TO DO ->
Pick the lines holding the string "nous" out of the records and copy them.

(Transcribed page contents)

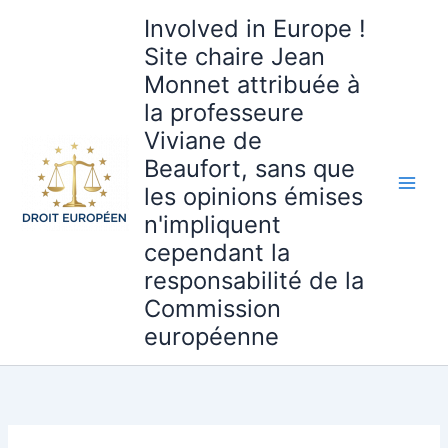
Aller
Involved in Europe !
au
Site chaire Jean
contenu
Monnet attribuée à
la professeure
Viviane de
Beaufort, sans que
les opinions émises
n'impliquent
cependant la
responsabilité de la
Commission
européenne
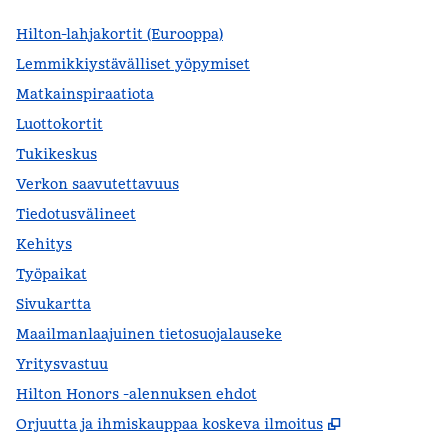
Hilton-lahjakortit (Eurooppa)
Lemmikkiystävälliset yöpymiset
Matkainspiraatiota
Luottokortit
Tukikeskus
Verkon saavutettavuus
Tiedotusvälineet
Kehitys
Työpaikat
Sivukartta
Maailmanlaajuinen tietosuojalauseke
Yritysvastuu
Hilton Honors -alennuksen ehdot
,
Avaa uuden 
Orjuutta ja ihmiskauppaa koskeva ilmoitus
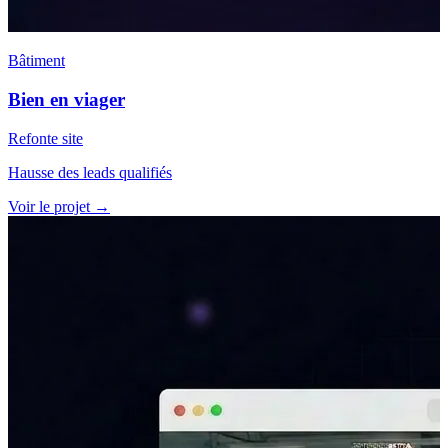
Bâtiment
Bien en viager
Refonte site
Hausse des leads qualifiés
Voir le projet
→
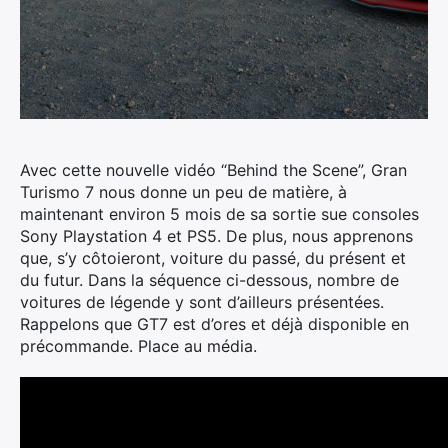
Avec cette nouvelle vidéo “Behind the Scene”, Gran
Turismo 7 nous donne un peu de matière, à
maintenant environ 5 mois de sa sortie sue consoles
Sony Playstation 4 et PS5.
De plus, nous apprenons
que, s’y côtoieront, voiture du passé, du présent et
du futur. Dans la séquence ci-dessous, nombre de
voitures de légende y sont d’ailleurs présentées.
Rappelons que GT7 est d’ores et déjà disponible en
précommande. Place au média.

---

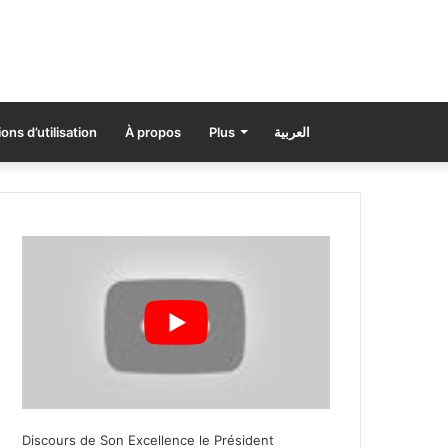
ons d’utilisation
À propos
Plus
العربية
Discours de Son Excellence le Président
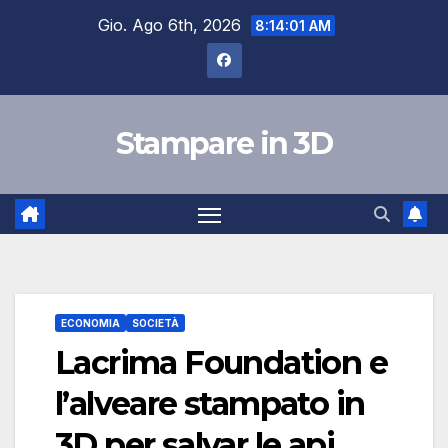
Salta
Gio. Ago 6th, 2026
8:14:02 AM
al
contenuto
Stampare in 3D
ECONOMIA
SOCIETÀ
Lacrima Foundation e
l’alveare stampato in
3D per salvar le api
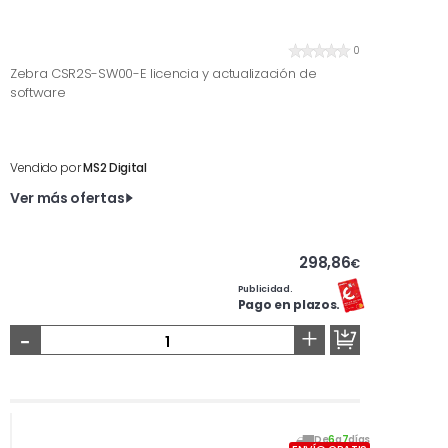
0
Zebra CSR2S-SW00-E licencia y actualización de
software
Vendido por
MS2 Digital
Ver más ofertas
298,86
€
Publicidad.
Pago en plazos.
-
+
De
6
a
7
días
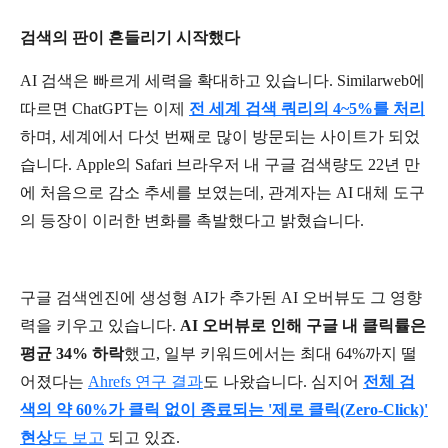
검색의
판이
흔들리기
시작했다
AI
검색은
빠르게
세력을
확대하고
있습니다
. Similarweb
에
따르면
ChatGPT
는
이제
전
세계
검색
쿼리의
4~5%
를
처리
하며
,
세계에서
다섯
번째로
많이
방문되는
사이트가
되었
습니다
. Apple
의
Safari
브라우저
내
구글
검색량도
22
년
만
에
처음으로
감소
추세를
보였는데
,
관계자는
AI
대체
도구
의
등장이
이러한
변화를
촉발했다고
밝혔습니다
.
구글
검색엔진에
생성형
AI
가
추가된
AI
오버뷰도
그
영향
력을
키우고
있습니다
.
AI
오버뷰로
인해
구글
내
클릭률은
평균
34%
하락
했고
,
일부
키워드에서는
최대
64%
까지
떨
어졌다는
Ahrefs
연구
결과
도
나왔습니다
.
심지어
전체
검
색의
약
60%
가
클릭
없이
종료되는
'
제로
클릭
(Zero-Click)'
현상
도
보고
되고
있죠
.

FINAL ANSWER ->
Turismo 7 nous donne un peu de matière, à
De plus, nous apprenons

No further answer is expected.